During all the heated debate about the Texas "election integrity" bill, I asked what seemed to me a simple question in a tweet. I asked if the Texas law had a no-food-or-water clause analogous to that in Georgia, passed into law earlier this year.
I hadn't located the actual bill text yet when I asked. It turns out I had to find it for myself -- nobody on twitter was at all helpful. Here is the link:
Bill Text: TX SB7 | 2021-2022 | 87th Legislature | Introduced | LegiScan
And the answer, at a quick scan, is "no." There is no analogous clause.
But, to get back to my story: I asked this question on twitter and received only one reply (no answer). The reply wondered why I hadn't said "New York" instead of "Georgia" for purpose of comparison. After all, New York has the "same" rules.
A little research indicates further: no, New York does not have the same rules. It has some similar rules, which seem to have been in place for years and which have gone unenforced.

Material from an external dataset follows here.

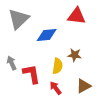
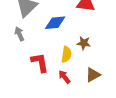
gray arrow: (12, 63) -> (19, 34), moved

Some apologists for the Georgia rules seems to have researched and to have found a "liberal state" with food-and-drink-in-line restrictions. New York was "it."
For the record, Georgia's rules are more draconian, and were surely not modeled after New York's, although the apologists press even that claim when they think the market will bear it.
At least in Texas (where the heat is a "dry heat," as opposed to humid Georgia) you'll still be able to bring your friend a glass of water to remedy that aridity while he waits in line.
Bringing up New York is analogous to the way that Trump supporters defended Trump's kidnapping migrants' children and babies by falsely claiming that Obama had done the same. They are apparently unaware that, even if a precedent for an evil act exists (and one always does somewhere), such a precedent does not justify doing the evil act now.